Shipowner Clinton: "Shut up and steer. I'll pass a law that makes icebergs illegal."
Engineer Gore: "Maybe we should do something anyway, just to make the passengers happy."
Shipowner Clinton: "If you really insist. And make sure my personal lifeboat is working."
Jack: "I love you."
Rose: "Then why are you going to let me get out of a lifeboat, and almost die for you? And what are we doing HERE?"
Lookout Ed: "ICEBERG!!"
Watch Officer Koskinen: "Okay, turn left. No, turn right. Hey, can this thing submerge?"
Master-at-arms North: "Hey, will this finally be my opportunity to shoot people?"
Lookout Ed: "Sir, there's a hole in the ship. We're going to sink."
Shipowner Clinton: "No, we can't sink. I'll pass a law against it. Besides, this is the Titanic. Whoever heard of the Titanic sinking?"
Watch Officer Koskinen: "Well said, sir."
Shipowner Clinton: "See, John's doing all the work with only 3 people under him!! The American spirit will prevail. Nothing will challenge the American way of life, mom, or apple pie. That reminds me, I'm hungry."

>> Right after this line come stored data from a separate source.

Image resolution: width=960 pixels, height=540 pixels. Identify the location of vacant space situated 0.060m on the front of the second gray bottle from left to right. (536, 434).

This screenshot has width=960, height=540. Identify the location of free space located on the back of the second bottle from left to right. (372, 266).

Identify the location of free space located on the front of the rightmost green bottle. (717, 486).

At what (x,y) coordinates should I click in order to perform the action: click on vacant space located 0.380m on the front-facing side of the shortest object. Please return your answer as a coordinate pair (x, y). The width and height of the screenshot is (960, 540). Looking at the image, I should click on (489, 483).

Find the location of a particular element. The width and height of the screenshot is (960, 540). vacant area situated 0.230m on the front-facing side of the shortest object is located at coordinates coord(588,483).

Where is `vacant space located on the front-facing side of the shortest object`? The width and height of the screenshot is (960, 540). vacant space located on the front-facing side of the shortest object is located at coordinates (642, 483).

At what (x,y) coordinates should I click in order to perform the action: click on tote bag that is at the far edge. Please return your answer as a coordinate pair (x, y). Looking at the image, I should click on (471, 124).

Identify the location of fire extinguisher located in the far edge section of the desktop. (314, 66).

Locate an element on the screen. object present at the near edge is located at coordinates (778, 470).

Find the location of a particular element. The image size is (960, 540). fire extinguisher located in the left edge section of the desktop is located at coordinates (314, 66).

Master-at-Arms North: "You're a NWO conspiracy theorist working on behalf of the mermaids. When we sink, you're going to become a prince of the mermaids. The mermaids put the iceberg there because they want to enslave the rest of us."
Passenger Milne: "Butthead."
Engineer Infomagic: "Hey, there's water down here! And it's wet!! This systematically proves..that we're going to sink! And that our sinking will wipe out enough rich people to knock us back into the Dark Ages..and the force of the ship hitting bottom will cause an earthquake that will wipe out most of the Eastern Seabord!"

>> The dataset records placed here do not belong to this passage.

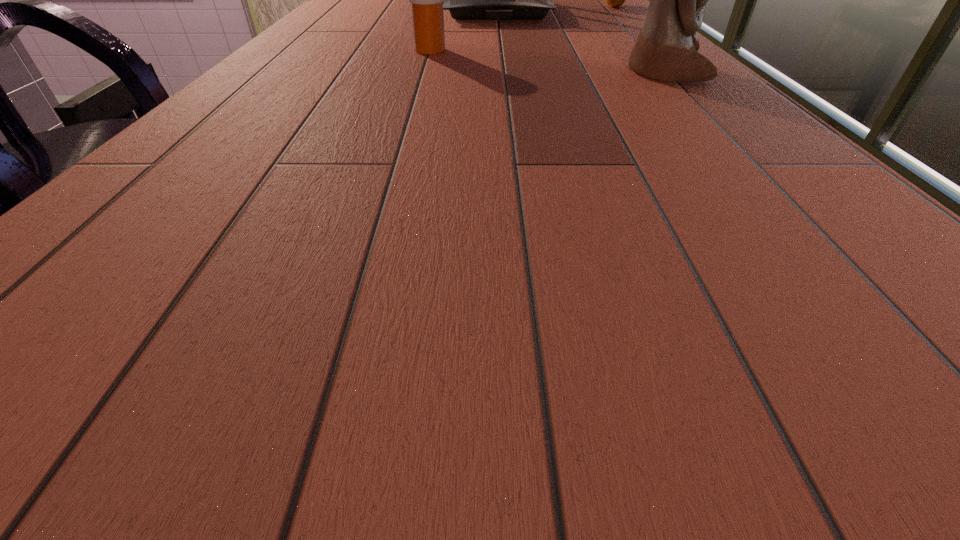 Image resolution: width=960 pixels, height=540 pixels. I want to click on medicine, so click(426, 0).

The height and width of the screenshot is (540, 960). I want to click on the second shortest object, so click(x=426, y=0).

Locate an element on the screen. This screenshot has width=960, height=540. the nearest object is located at coordinates (666, 49).

Locate an element on the screen. figurine is located at coordinates (666, 49).

Locate an element on the screen. The height and width of the screenshot is (540, 960). the shortest object is located at coordinates (614, 0).

Identify the location of router. The image size is (960, 540). (466, 0).

In order to click on vacant space located 0.080m on the front of the third tallest object in this screenshot , I will do `click(425, 66)`.

Where is `vacant space located with leaves positioned above the shortest object`? This screenshot has width=960, height=540. vacant space located with leaves positioned above the shortest object is located at coordinates (589, 34).

You are a GUI agent. You are given a task and a screenshot of the screen. Output one action in this format:
    pyautogui.click(x=<x>, y=<y>)
    Task: Click on the vacant space located 0.170m with leaves positioned above the shortest object
    This screenshot has height=540, width=960.
    Given the screenshot: What is the action you would take?
    pyautogui.click(x=599, y=23)

The width and height of the screenshot is (960, 540). Identify the location of blank space located 0.380m with leaves positioned above the shortest object. (581, 43).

Engineer Hamasaki: "Damn."
Watch Officer Koskinen: "Stop your doomsaying and get back to work. The shipowner put this water there to save people the trouble of having to have showers."

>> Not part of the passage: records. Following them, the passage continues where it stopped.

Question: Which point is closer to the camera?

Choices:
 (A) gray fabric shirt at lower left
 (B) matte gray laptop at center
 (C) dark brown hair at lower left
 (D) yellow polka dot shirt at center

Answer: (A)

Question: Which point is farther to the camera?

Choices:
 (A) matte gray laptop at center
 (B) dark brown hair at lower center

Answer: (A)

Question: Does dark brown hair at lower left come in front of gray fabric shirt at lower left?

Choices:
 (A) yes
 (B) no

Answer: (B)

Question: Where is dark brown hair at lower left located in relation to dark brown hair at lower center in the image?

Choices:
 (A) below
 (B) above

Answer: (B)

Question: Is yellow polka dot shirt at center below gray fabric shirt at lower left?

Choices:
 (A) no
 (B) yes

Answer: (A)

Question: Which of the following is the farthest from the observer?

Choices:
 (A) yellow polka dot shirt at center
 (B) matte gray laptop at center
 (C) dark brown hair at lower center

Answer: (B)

passengers deJager, Yardeni, and Pournelle are kicking ice around on the deck. "See, it'll just be a bump in the road."
Lookout Ed: "This is the ocean. There aren't any roads."
deJager: "Yes there is, the information superhighway."
Ed: "What's that?"
deJager: "Oh, it'll be invented in about eighty years or so."
Watch Officer Koskinen: "This looks nasty. Get Mr Clinton's personal lifeboat ready."
Lookout Ed: "What about the passengers?"
Watch Officer Koskinen: "To hell with the passengers. There's lifeboats. And this ship won't sink. It's not allowed to."
Engineers Infomagic and Hamasaki come up onto the bridge, very wet.
Infomagic: "Uh, the ship's sinking."
Hamasaki: "That or someone left a tap running."
Koskinen: "You're both right-wing fanatic extremists. You're bad for the whole ship, with your panic-talking. The ship isn't sinking. We passed a law twenty minutes ago that said it wasn't allowed to. It also banned the icebergs and made it summer."
Scene 8: The Lifeboats
Jack: "There's only one space left. I want to die. Get in."
Rose: "No, you take it. I want to die."
Milne: "Why don't I take it- that way you can BOTH die!"
Jack/Rose: "Good idea."
Master-at-arms North: "Lefties. You scum deserve to die."
Scene 9: On the Bridge:
Koskinen: "Get the President. This ship's about to sink."
Steward: "Uh, he said he didn't want to be disturbed. He was signing a dress."
Steward: "Yeah, Monica asked him to. She wants a souvenier."
Clinton: Comes running in, his trousers around his ankles. "What? this ship's sinking? Get me the liferaft!"
Steward: "Isn't it women and children first?"
Clinton: "Hey, I built this ship! Get out of my way!"
Steward: "Where's Monica?"
Clinton: "I handcuffed her to the bed. She likes that kinky stuff."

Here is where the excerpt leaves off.